After a life-changing injury, such as acquired brain injury, it can be tempting for the injured person and their loved ones to want to ensure that they get as much of the best quality rehabilitation that the state can provide or that money can buy, writes Irwin Mitchell’s David Withers.
This is because it is generally accepted that the greatest recovery is made in the first few years, particularly in the case of acquired brain injury.
When an individual sustains a traumatic brain injury, there are a range of disciplines that may need to be involved including, but not limited to: physiotherapy; occupational therapy; neuropsychology; neuro-psychiatry; neurology; neuro-surgery; dietician / nutritionist; speech and language therapy; personal trainer; counsellor; and support workers. The injured person’s passion for rehabilitation is absolutely vital. If and when that goes, it can be very difficult to regain that motivation. Mind-set in rehabilitation is critical.
A case manager’s role is to co-ordinate the rehabilitation. This includes introducing therapists at the right time. An injured person’s goals and aspirations must be identified.
The case manager and the injured person and their family must then formulate a rehabilitation strategy, focussing on what will make the greatest difference.
In the author’s experience, achieving a major goal will build momentum, leading to smaller goals being achieved rapidly thereafter. If a case manager overwhelms the injured person with too much rehabilitation, they will become disengaged.
Every rehabilitation programme will be different, rightly so as it should be tailored to the injured person’s needs. However, generally speaking, it is often sensible to rehabilitate the physical limitations through physiotherapy and the cognitive and emotional changes through neuro-psychology initially.

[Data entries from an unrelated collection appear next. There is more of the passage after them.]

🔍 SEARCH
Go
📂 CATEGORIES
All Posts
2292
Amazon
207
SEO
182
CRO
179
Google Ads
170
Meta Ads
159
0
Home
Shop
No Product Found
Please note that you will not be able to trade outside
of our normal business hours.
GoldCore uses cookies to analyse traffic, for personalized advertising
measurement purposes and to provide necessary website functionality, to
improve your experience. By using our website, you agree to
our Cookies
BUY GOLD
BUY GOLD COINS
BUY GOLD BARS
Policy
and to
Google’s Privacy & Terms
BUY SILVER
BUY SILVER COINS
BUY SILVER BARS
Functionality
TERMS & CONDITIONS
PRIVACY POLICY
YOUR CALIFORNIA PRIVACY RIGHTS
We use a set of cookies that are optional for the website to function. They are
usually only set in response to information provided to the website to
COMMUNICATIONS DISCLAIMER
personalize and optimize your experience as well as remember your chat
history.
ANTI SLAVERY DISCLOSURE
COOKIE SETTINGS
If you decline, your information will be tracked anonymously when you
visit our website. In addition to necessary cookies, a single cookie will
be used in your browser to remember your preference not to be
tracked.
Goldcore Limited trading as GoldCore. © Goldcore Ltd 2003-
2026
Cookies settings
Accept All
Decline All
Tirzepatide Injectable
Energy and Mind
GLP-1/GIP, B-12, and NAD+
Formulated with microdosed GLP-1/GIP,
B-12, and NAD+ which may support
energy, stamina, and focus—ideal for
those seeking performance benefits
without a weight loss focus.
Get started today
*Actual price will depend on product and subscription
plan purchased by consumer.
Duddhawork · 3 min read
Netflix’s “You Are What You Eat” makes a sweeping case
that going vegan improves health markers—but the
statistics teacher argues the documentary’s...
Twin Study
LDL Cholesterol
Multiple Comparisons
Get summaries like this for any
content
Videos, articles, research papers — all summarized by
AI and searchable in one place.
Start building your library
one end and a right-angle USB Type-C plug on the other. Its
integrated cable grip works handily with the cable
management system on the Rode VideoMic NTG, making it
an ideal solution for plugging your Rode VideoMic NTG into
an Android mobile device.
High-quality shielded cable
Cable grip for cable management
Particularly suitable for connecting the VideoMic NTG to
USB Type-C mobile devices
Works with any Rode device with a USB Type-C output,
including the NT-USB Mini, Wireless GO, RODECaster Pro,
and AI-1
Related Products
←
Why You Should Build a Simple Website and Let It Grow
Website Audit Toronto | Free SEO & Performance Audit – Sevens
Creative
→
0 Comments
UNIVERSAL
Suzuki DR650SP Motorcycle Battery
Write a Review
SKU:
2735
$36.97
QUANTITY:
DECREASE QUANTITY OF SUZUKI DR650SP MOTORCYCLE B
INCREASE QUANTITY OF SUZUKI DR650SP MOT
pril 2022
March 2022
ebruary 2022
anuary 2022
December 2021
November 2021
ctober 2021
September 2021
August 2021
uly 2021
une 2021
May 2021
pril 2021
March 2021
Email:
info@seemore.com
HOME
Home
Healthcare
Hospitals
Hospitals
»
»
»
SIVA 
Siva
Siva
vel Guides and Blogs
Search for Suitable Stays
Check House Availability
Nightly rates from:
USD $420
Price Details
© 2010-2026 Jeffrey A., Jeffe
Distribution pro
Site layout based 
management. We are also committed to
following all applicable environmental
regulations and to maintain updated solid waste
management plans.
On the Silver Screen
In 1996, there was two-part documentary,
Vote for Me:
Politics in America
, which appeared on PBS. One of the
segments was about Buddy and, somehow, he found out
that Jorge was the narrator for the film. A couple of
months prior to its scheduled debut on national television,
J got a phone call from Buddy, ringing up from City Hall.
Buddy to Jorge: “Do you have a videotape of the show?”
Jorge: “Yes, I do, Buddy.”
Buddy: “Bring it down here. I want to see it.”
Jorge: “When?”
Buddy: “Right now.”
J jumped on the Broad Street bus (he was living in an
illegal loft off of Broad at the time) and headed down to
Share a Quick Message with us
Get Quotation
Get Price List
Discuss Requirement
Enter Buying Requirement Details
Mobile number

After progress has been made, an occupational therapist can be introduced, potentially to assist with returning to work or identifying strategies to maximise independence insofar as possible.
Another important factor is ensuring that the rehabilitation feels like it is part of “real life”. An injured person may have spent months in hospital. Although there is of course a time and a place for rehabilitation at home or in a clinical setting, in the author’s experience, injured people generally want to be able to return to some sense of normality insofar as possible quickly after discharge.

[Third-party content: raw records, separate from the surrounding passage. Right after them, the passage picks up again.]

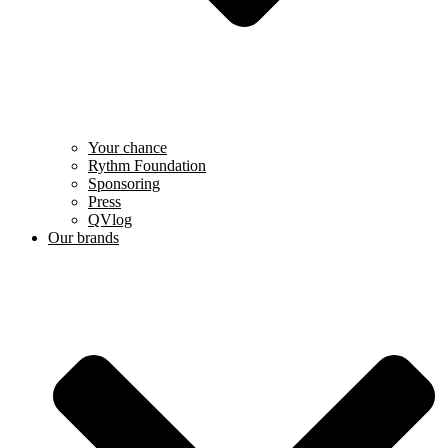
Your chance
Rythm Foundation
Sponsoring
Press
QVlog
Our brands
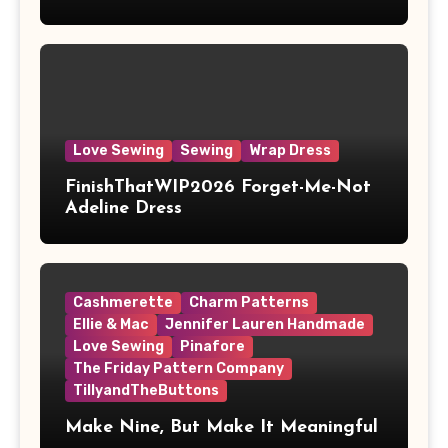
Love Sewing
Sewing
Wrap Dress
FinishThatWIP2026 Forget-Me-Not
Adeline Dress
Cashmerette
Charm Patterns
Ellie & Mac
Jennifer Lauren Handmade
Love Sewing
Pinafore
The Friday Pattern Company
TillyandTheButtons
Make Nine, But Make It Meaningful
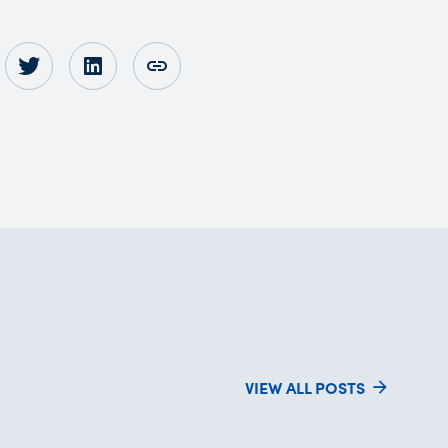
VIEW ALL POSTS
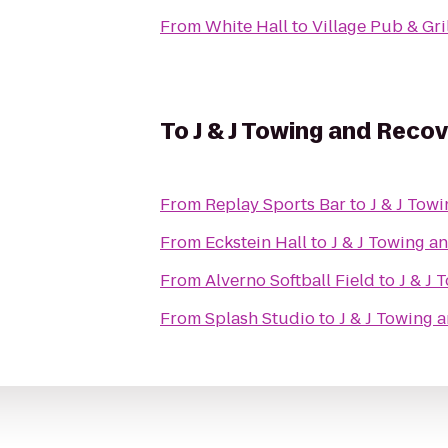
From
White Hall
to
Village Pub & Gri
To
J & J Towing and Reco
From
Replay Sports Bar
to
J & J Tow
From
Eckstein Hall
to
J & J Towing a
From
Alverno Softball Field
to
J & J
From
Splash Studio
to
J & J Towing 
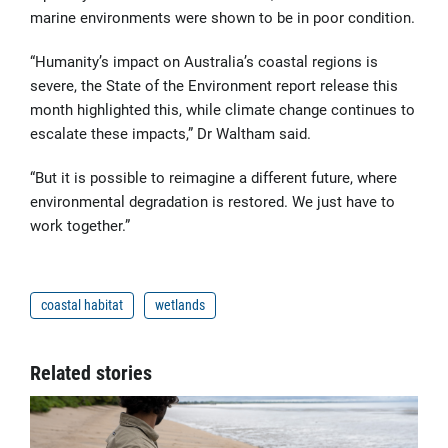
marine environments were shown to be in poor condition.
“Humanity’s impact on Australia’s coastal regions is
severe, the State of the Environment report release this
month highlighted this, while climate change continues to
escalate these impacts,” Dr Waltham said.
“But it is possible to reimagine a different future, where
environmental degradation is restored. We just have to
work together.”
coastal habitat
wetlands
Related stories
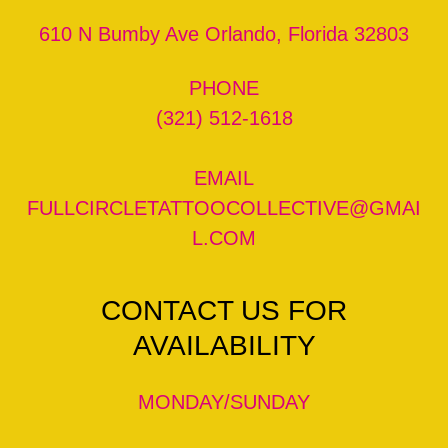
610 N Bumby Ave Orlando, Florida 32803
(321) 512-1618
FULLCIRCLETATTOOCOLLECTIVE@GMAI
L.COM
CONTACT US FOR
AVAILABILITY
MONDAY/SUNDAY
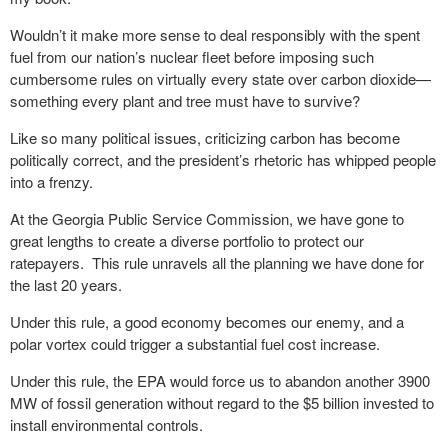
Wouldn’t it make more sense to deal responsibly with the spent
fuel from our nation’s nuclear fleet before imposing such
cumbersome rules on virtually every state over carbon dioxide—
something every plant and tree must have to survive?
Like so many political issues, criticizing carbon has become
politically correct, and the president’s rhetoric has whipped people
into a frenzy.
At the Georgia Public Service Commission, we have gone to
great lengths to create a diverse portfolio to protect our
ratepayers. This rule unravels all the planning we have done for
the last 20 years.
Under this rule, a good economy becomes our enemy, and a
polar vortex could trigger a substantial fuel cost increase.
Under this rule, the EPA would force us to abandon another 3900
MW of fossil generation without regard to the $5 billion invested to
install environmental controls.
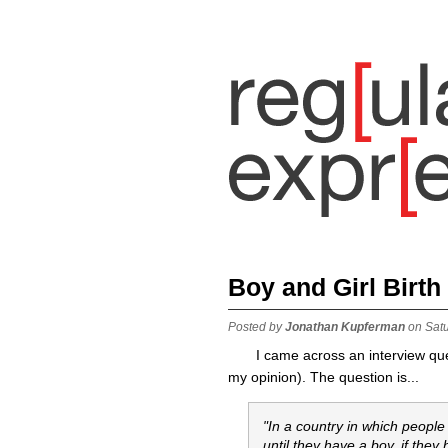
Boy and Girl Birth
Posted by
Jonathan Kupferman
on Sat
I came across an interview ques
my opinion). The question is...
"In a country in which people
until they have a boy. if they 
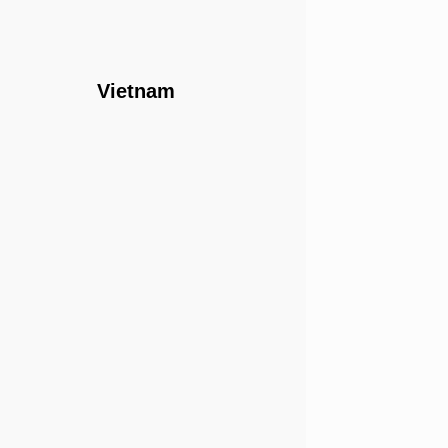
Vietnam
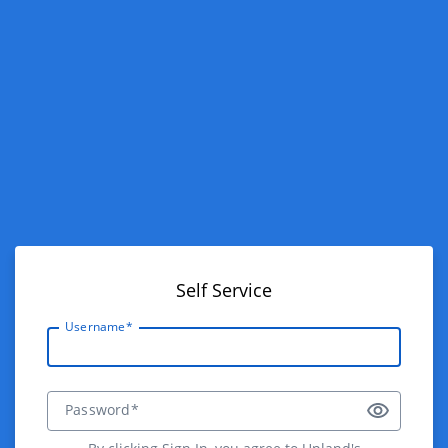
Self Service
Username*
Password*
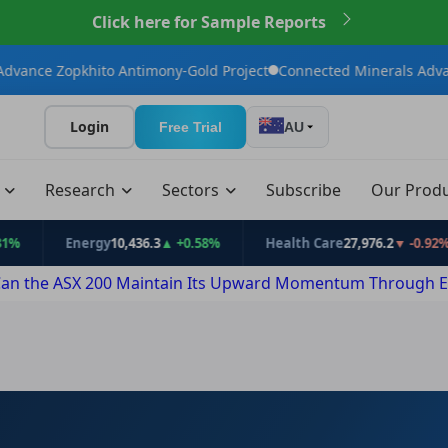
Click here for Sample Reports
hito Antimony-Gold Project
Connected Minerals Advances Bailund
Login
Free Trial
AU
t
Research
Sectors
Subscribe
Our Prod
Energy
10,436.3
▲ +0.58%
Health Care
27,976.2
▼ -0.92%
an the ASX 200 Maintain Its Upward Momentum Through E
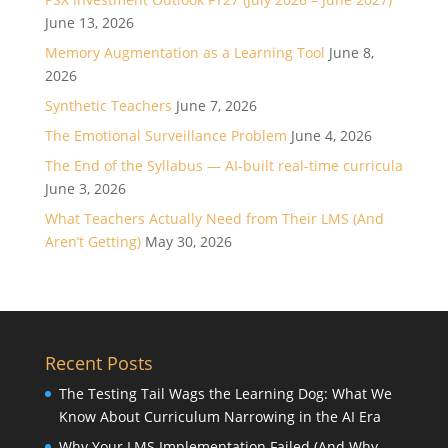
June 13, 2026
Memory Augmentation as a Learning Tool
June 8,
2026
Synthetic Teachers
June 7, 2026
The Emotional Surveillance Problem
June 4, 2026
The End of the Syllabus — AI-built real-time curricula
June 3, 2026
What Teachers Actually Need from Their LMS (And
Aren’t Getting)
May 30, 2026
Recent Posts
The Testing Tail Wags the Learning Dog: What We
Know About Curriculum Narrowing in the AI Era
Why Your LMS Implementation Failed (And Why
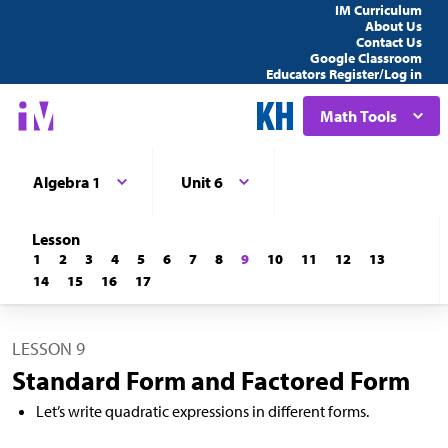
IM Curriculum
About Us
Contact Us
Google Classroom
Educators Register/Log in
Math Tools
Algebra 1
Unit 6
Lesson
1
2
3
4
5
6
7
8
9
10
11
12
13
14
15
16
17
LESSON 9
Standard Form and Factored Form
Let’s write quadratic expressions in different forms.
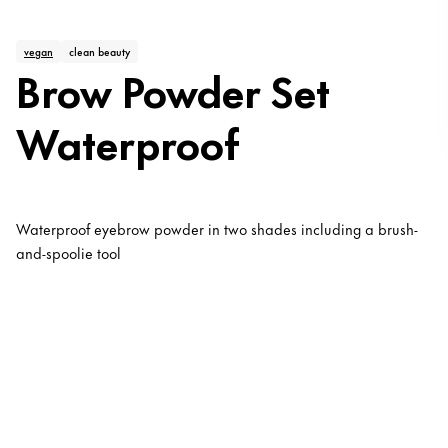
vegan
clean beauty
Brow Powder Set
Waterproof
Waterproof eyebrow powder in two shades including a brush-
and-spoolie tool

This means that the rehabilitation specialists need to fit around that person. Effective rehabilitation is about identifying goals, creating an exciting plan, monitoring progress and achieving them. This leads to momentum, motivation and the desire or passion to keep getting stronger. If rehabilitation is likely to be a long-term need, the integration of the package into real life is particularly important.
The author has experience of representing a severely injured person who was interested in pubs and bars. He had the capacity to make these decisions. The support team, working with the speech and language therapist, facilitated him being able to go.
They were able to educate him about the risks of consuming alcohol (again, which he had capacity to make decisions about), and work with him, in real-time, on his engagement with others.
He was able to return to doing something that he was passionate about. This made him more engaged in the less “real-life” rehabilitation sessions that he was having at the time.
David Withers is a partner and solicitor-advocate at Irwin Mitchell LLP, leading a team specialising in life-changing injuries including severe traumatic brain injury, spinal cord injury and amputations.